- WORK ORDER: Only the lines from the one with "konsekwencje. Statystyki pokazują, że" to the end of the data below should be given again, exactly as written.
:: TASK DATA ::
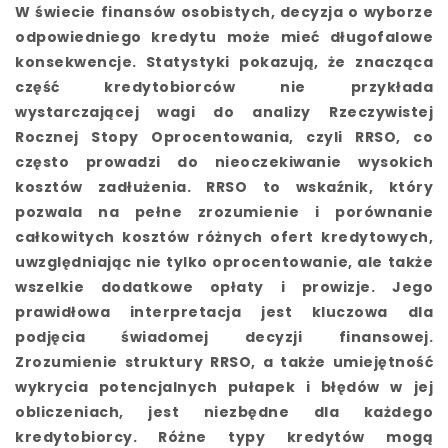
W świecie finansów osobistych, decyzja o wyborze
odpowiedniego kredytu może mieć długofalowe
konsekwencje. Statystyki pokazują, że znacząca
część kredytobiorców nie przykłada
wystarczającej wagi do analizy Rzeczywistej
Rocznej Stopy Oprocentowania, czyli RRSO, co
często prowadzi do nieoczekiwanie wysokich
kosztów zadłużenia. RRSO to wskaźnik, który
pozwala na pełne zrozumienie i porównanie
całkowitych kosztów różnych ofert kredytowych,
uwzględniając nie tylko oprocentowanie, ale także
wszelkie dodatkowe opłaty i prowizje. Jego
prawidłowa interpretacja jest kluczowa dla
podjęcia świadomej decyzji finansowej.
Zrozumienie struktury RRSO, a także umiejętność
wykrycia potencjalnych pułapek i błędów w jej
obliczeniach, jest niezbędne dla każdego
kredytobiorcy. Różne typy kredytów mogą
:::
- TASK OUTPUT:
konsekwencje. Statystyki pokazują, że znacząca
część kredytobiorców nie przykłada
wystarczającej wagi do analizy Rzeczywistej
Rocznej Stopy Oprocentowania, czyli RRSO, co
często prowadzi do nieoczekiwanie wysokich
kosztów zadłużenia. RRSO to wskaźnik, który
pozwala na pełne zrozumienie i porównanie
całkowitych kosztów różnych ofert kredytowych,
uwzględniając nie tylko oprocentowanie, ale także
wszelkie dodatkowe opłaty i prowizje. Jego
prawidłowa interpretacja jest kluczowa dla
podjęcia świadomej decyzji finansowej.
Zrozumienie struktury RRSO, a także umiejętność
wykrycia potencjalnych pułapek i błędów w jej
obliczeniach, jest niezbędne dla każdego
kredytobiorcy. Różne typy kredytów mogą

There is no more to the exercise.